▶ [WORK INSTRUCTION]: In your copy, reproduce each entry exactly and include no picture.

(Dataset entries)
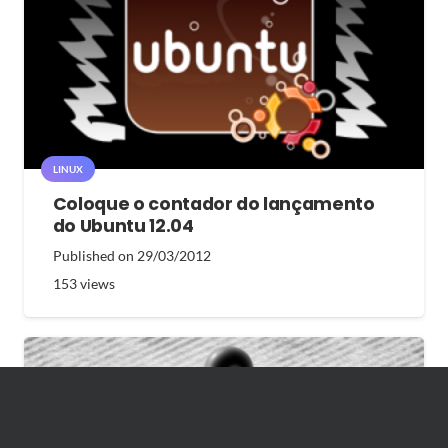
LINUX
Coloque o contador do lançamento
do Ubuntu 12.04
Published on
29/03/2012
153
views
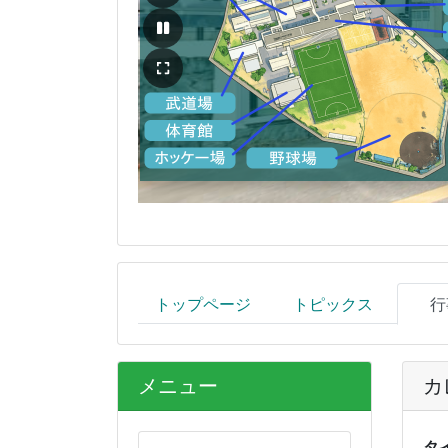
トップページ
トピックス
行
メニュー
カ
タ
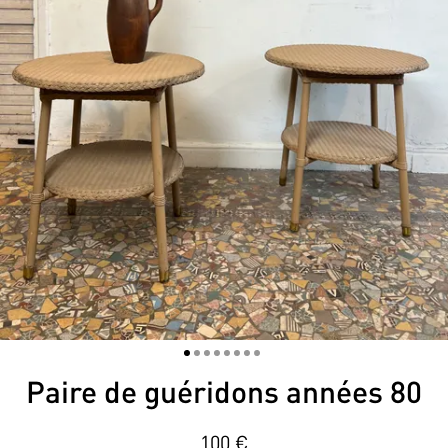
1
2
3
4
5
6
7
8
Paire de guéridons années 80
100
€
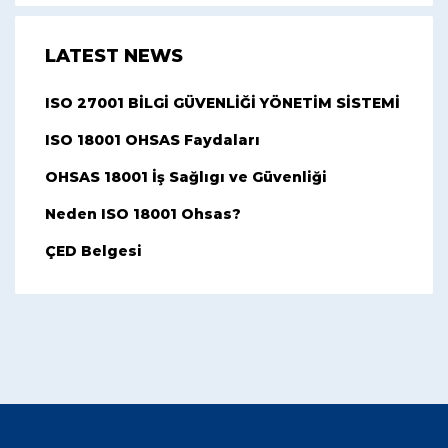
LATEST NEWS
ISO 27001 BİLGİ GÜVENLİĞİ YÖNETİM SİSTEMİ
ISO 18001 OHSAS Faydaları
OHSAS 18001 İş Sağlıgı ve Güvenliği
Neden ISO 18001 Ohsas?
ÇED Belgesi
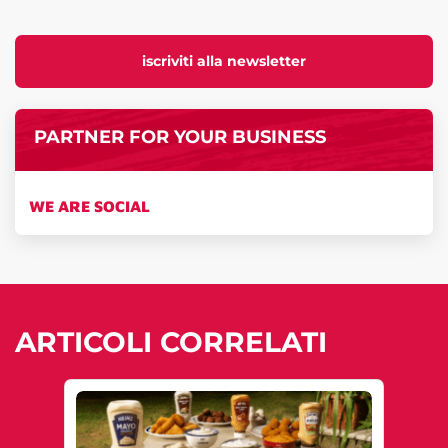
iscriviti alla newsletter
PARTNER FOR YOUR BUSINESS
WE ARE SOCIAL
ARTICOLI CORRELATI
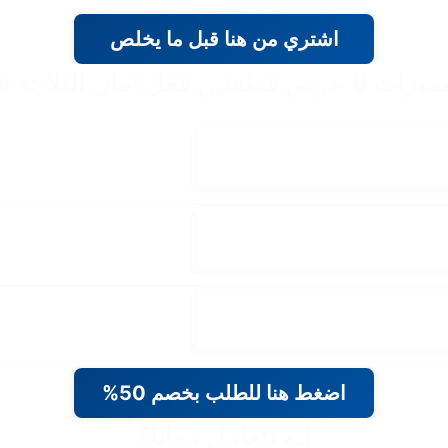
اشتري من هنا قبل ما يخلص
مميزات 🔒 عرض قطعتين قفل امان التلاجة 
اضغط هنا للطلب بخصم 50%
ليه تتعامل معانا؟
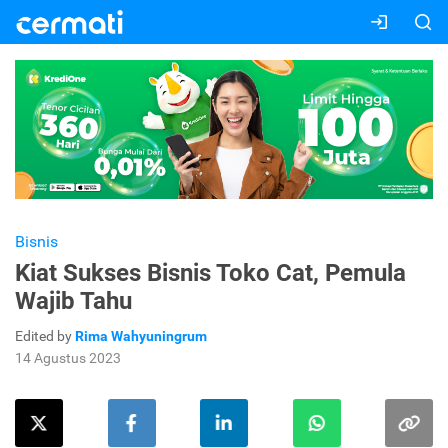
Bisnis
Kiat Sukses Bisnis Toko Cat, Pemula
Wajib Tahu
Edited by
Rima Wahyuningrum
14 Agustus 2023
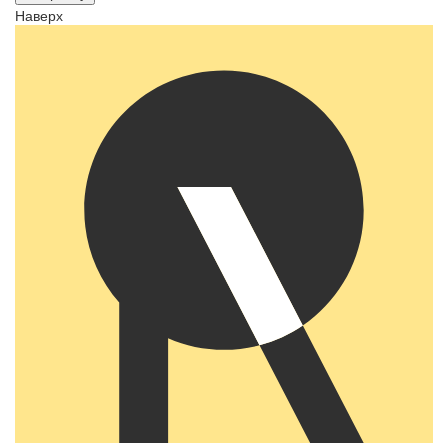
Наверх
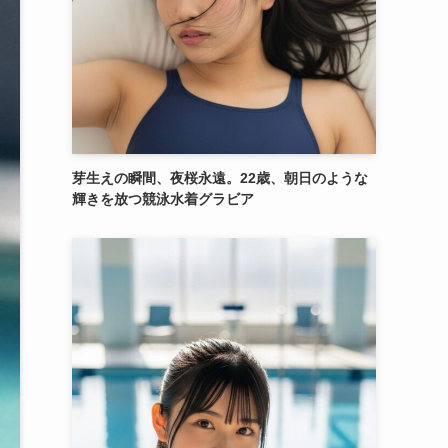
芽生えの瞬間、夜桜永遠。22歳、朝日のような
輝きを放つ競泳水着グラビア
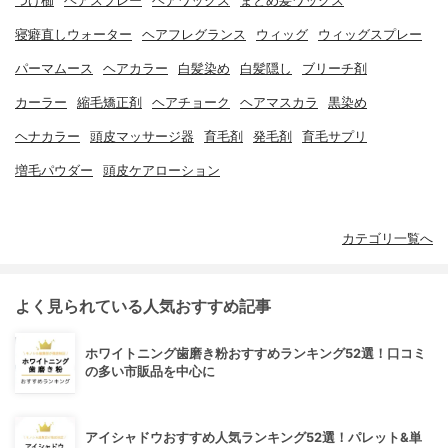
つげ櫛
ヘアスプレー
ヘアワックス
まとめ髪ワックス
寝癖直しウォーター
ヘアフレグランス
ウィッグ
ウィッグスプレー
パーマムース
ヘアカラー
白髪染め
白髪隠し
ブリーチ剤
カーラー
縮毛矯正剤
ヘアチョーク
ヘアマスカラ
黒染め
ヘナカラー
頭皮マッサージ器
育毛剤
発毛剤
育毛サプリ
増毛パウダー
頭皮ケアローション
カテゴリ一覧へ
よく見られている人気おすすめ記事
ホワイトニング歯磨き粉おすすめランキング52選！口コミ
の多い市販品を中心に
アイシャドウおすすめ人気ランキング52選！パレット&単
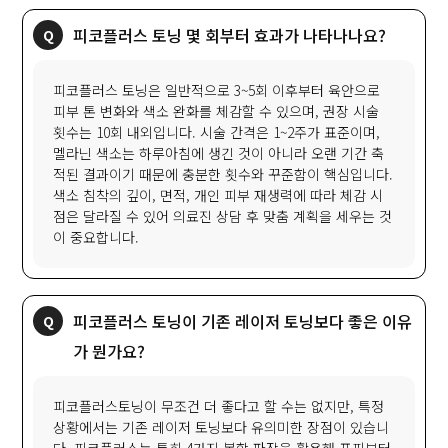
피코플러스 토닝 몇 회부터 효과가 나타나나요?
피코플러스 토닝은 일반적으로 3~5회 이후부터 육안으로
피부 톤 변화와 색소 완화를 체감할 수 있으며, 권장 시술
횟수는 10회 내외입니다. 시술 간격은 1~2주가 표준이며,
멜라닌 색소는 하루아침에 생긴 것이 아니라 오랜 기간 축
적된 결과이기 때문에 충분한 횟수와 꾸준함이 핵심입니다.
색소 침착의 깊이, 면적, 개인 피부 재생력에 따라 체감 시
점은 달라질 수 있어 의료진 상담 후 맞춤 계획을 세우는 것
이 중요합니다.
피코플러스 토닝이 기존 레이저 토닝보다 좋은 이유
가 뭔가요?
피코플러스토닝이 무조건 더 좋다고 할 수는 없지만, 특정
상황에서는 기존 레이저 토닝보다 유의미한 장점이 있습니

▶ [SOLUTION TO THE PROBLEM]:
LINUX
Coloque o contador do lançamento
do Ubuntu 12.04
Published on
29/03/2012
153
views
トップページ
トピックス
行
メニュー
カ
タ
1
2
3
4
5
6
7
8
Paire de guéridons années 80
100
€
LATEST NEWS
ISO 27001 BİLGİ GÜVENLİĞİ YÖNETİM SİSTEMİ
ISO 18001 OHSAS Faydaları
OHSAS 18001 İş Sağlıgı ve Güvenliği
Neden ISO 18001 Ohsas?
ÇED Belgesi
iscriviti alla newsletter
PARTNER FOR YOUR BUSINESS
WE ARE SOCIAL
ARTICOLI CORRELATI
اشتري من هنا قبل ما يخلص
مميزات 🔒 عرض قطعتين قفل امان التلاجة 
اضغط هنا للطلب بخصم 50%
ليه تتعامل معانا؟
Bisnis
Kiat Sukses Bisnis Toko Cat, Pemula
Wajib Tahu
Edited by
Rima Wahyuningrum
14 Agustus 2023
Наверх
芽生えの瞬間、夜桜永遠。22歳、朝日のような
輝きを放つ競泳水着グラビア
つげ櫛
ヘアスプレー
ヘアワックス
まとめ髪ワックス
寝癖直しウォーター
ヘアフレグランス
ウィッグ
ウィッグスプレー
パーマムース
ヘアカラー
白髪染め
白髪隠し
ブリーチ剤
カーラー
縮毛矯正剤
ヘアチョーク
ヘアマスカラ
黒染め
ヘナカラー
頭皮マッサージ器
育毛剤
発毛剤
育毛サプリ
増毛パウダー
頭皮ケアローション
カテゴリ一覧へ
よく見られている人気おすすめ記事
ホワイトニング歯磨き粉おすすめランキング52選！口コミ
の多い市販品を中心に
アイシャドウおすすめ人気ランキング52選！パレット&単
피코플러스 토닝 몇 회부터 효과가 나타나나요?
피코플러스 토닝은 일반적으로 3~5회 이후부터 육안으로
피부 톤 변화와 색소 완화를 체감할 수 있으며, 권장 시술
횟수는 10회 내외입니다. 시술 간격은 1~2주가 표준이며,
멜라닌 색소는 하루아침에 생긴 것이 아니라 오랜 기간 축
적된 결과이기 때문에 충분한 횟수와 꾸준함이 핵심입니다.
색소 침착의 깊이, 면적, 개인 피부 재생력에 따라 체감 시
점은 달라질 수 있어 의료진 상담 후 맞춤 계획을 세우는 것
이 중요합니다.
피코플러스 토닝이 기존 레이저 토닝보다 좋은 이유
가 뭔가요?
피코플러스토닝이 무조건 더 좋다고 할 수는 없지만, 특정
상황에서는 기존 레이저 토닝보다 유의미한 장점이 있습니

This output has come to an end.